MHN recently spoke with Ryan Welsh, principal at Aries Multifamily, about the prospects for multifamily finance in the near- to mid-term. Welsh was recruited to lead the new Aries Capital as a commercial real estate executive with more than a decade in commercial and multifamily underwriting, loan origination, portfolio management and loan sales.
MHN: What kinds of multifamily properties are easiest to finance in this tight-credit market?Assets in major markets with stabilized occupancies, though that isn’t quite the case in every market. Lenders look for markets with concentrations of recent graduates and empty nesters, both of whom tend to rent closer to city centers and near transportation and other amenities. The age of the property, provided it’s well maintained, is less of a concern than having a stable pool of occupants over 85 percent, or preferable over 90 percent, in an urban location.

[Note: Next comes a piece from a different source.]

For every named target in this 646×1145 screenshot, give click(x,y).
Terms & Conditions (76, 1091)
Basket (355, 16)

There’s also been an increase in lender interest in smaller deals. A number of Fannie Mae originators they haven’t been in the space before have recently entered small-loan underwriting. Small, as in under $3 million. They’ve recognized that even the smaller, well-located assets — in the same kinds of urban locations as the larger, well-located assets — make for good deals as well.

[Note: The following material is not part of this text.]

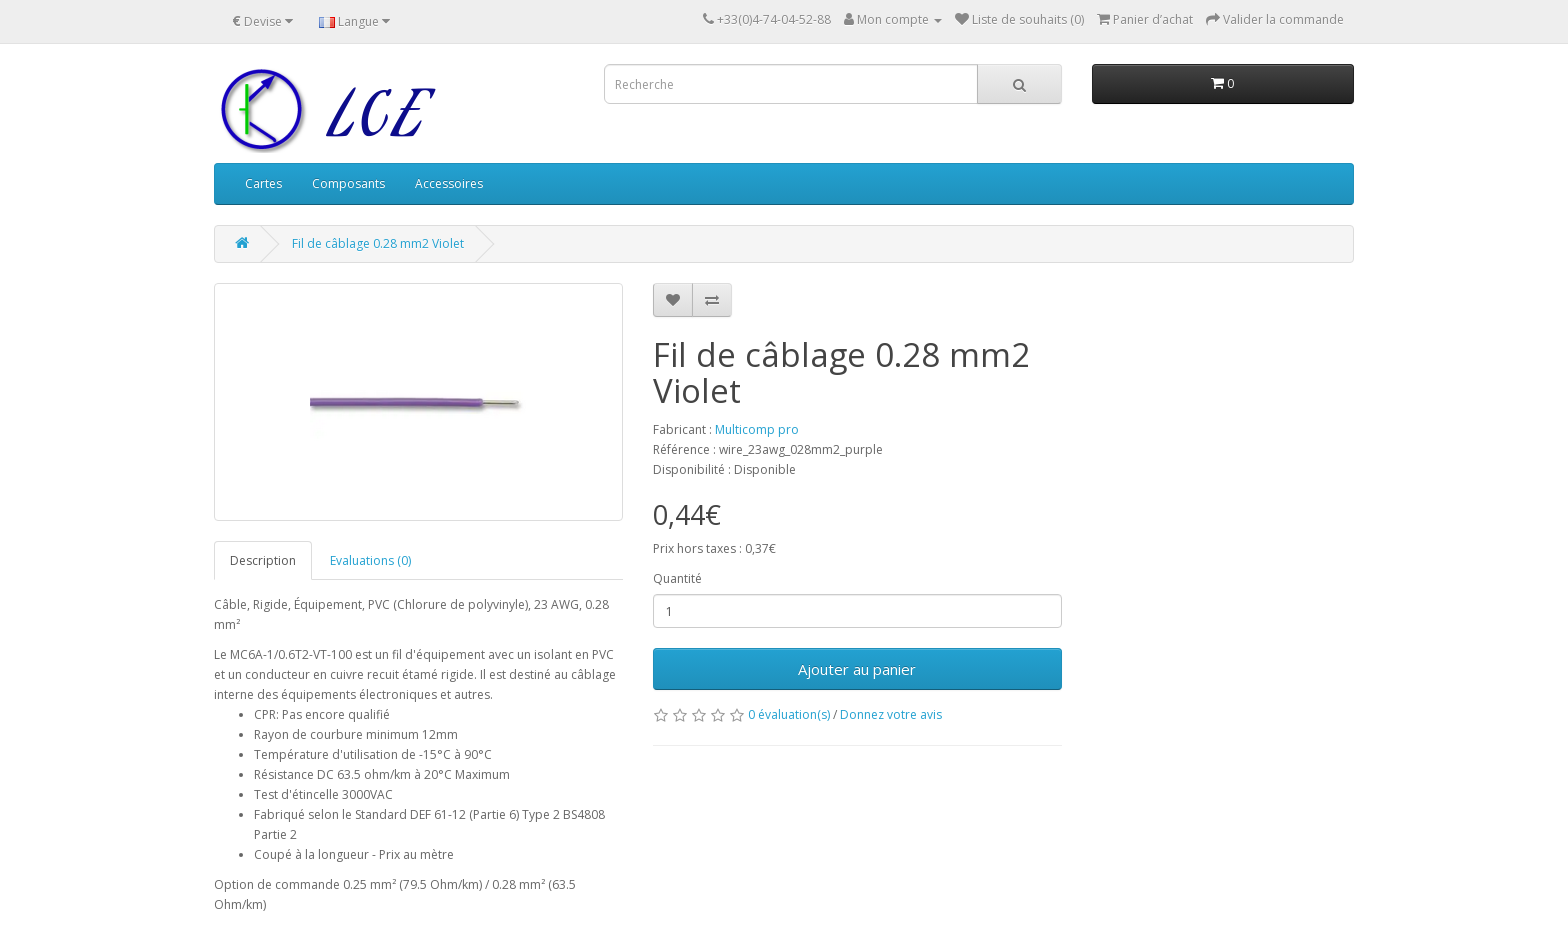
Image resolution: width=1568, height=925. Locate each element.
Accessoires (449, 183)
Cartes (263, 183)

MHN: Do you expect lending to remain as tight next year as this year? Relatively speaking, multifamily has been the easiest property type to finance, and I expect that to remain true next year. Fannie, Freddie and HUD will remain the key players, though HUD recently tightened its underwriting standards, which one lender described to me as, “the party is over.” But the changes to the HUD 221(d)(4) program for market-rate apartments were long overdue. They might cost some jobs and hurt developers holding land, but the changes will be healthy for the overall market, as they limit new supply.

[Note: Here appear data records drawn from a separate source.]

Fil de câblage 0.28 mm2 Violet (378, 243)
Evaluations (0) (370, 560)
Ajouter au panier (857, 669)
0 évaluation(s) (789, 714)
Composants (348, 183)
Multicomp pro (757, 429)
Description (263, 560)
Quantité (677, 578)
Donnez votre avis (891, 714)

More fundamentally, there have been some changes in how lenders think about multifamily. Property cash-flow used to be the most important consideration, but lately I’ve seen a lot more interest examining the borrower’s financial position and overall real estate portfolio in detail. A track record is more important than ever.
MHN: Is there any trepidation about how Fannie and Freddie might be changed after the mid-term elections? Any changes to Fannie and Freddie are so politically sensitive that I’d be surprised if there were any major revamping of their central position in real estate finance.
MHN: Will the financial reform bill just signed change anything for multifamily finance, even indirectly? The final version of the bill isn’t as restrictive as many people feared it would be. It appears that the bill will allow originators to trade and place new issuance securitization, which is essential. There’s still a little uncertainty as to whether the underwriter will have to hold the first-loss position. As I understand it, the bill requires regulators to establish underwriting standards that determine if the first-loss position needs to be held or not. Still, the consensus seems to be that the standards won’t have much of an impact on straightforward CMBS loans anyway, but might well on some of the more exotic instruments such as CDOs.